• [Exercise description]
Each record should be copied exactly into the answer, and no picture should go with it.

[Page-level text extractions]
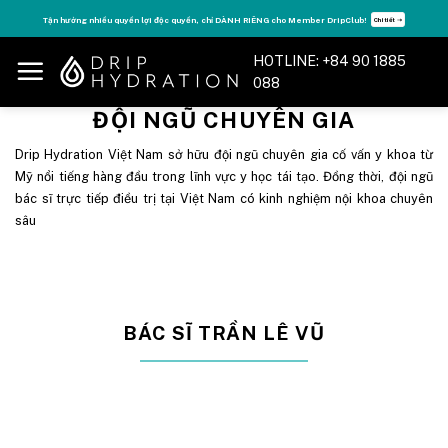
Skip
Tận hưởng nhiều quyền lợi độc quyền, chỉ DÀNH RIÊNG cho Member DripClub!
Chi tiết ➝
to
content
HOTLINE: +84 90 1885
088
ĐỘI NGŨ CHUYÊN GIA
Drip Hydration Việt Nam sở hữu đội ngũ chuyên gia cố vấn y khoa từ
Mỹ nổi tiếng hàng đầu trong lĩnh vực y học tái tạo. Đồng thời, đội ngũ
bác sĩ trực tiếp điều trị tại Việt Nam có kinh nghiệm nội khoa chuyên
sâu
BÁC SĨ TRẦN LÊ VŨ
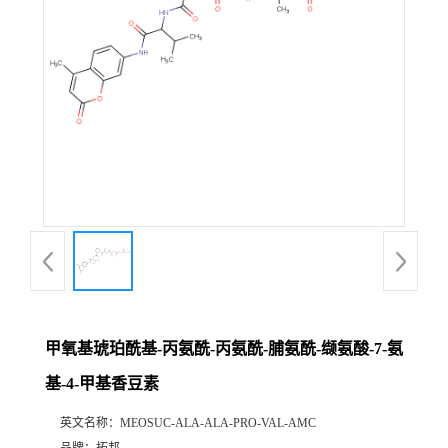
甲氧基琥珀酰基-丙氨酰-丙氨酰-脯氨酰-缬氨酸-7-氨
基-4-甲基香豆素
英文名称：
MEOSUC-ALA-ALA-PRO-VAL-AMC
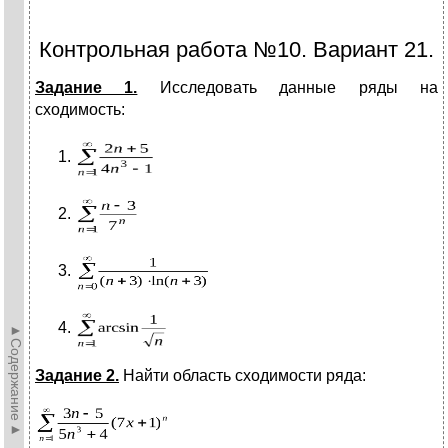
Контрольная работа №10. Вариант 21.
Задание 1.
Исследовать данные ряды на
сходимость:
►Содержание►
Задание 2.
Найти область сходимости ряда:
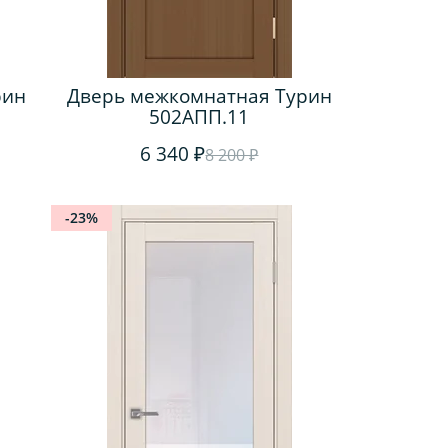
рин
Дверь межкомнатная Турин
502АПП.11
6 340 ₽
8 200 ₽
-23%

• [Result of the task]
Skip
Tận hưởng nhiều quyền lợi độc quyền, chỉ DÀNH RIÊNG cho Member DripClub!
Chi tiết ➝
to
content
HOTLINE: +84 90 1885
088
ĐỘI NGŨ CHUYÊN GIA
Drip Hydration Việt Nam sở hữu đội ngũ chuyên gia cố vấn y khoa từ
Mỹ nổi tiếng hàng đầu trong lĩnh vực y học tái tạo. Đồng thời, đội ngũ
bác sĩ trực tiếp điều trị tại Việt Nam có kinh nghiệm nội khoa chuyên
sâu
BÁC SĨ TRẦN LÊ VŨ
甲氧基琥珀酰基-丙氨酰-丙氨酰-脯氨酰-缬氨酸-7-氨
基-4-甲基香豆素
英文名称：
MEOSUC-ALA-ALA-PRO-VAL-AMC
Контрольная работа №10. Вариант 21.
Задание 1.
Исследовать данные ряды на
сходимость:
►Содержание►
Задание 2.
Найти область сходимости ряда:
рин
Дверь межкомнатная Турин
502АПП.11
6 340 ₽
8 200 ₽
-23%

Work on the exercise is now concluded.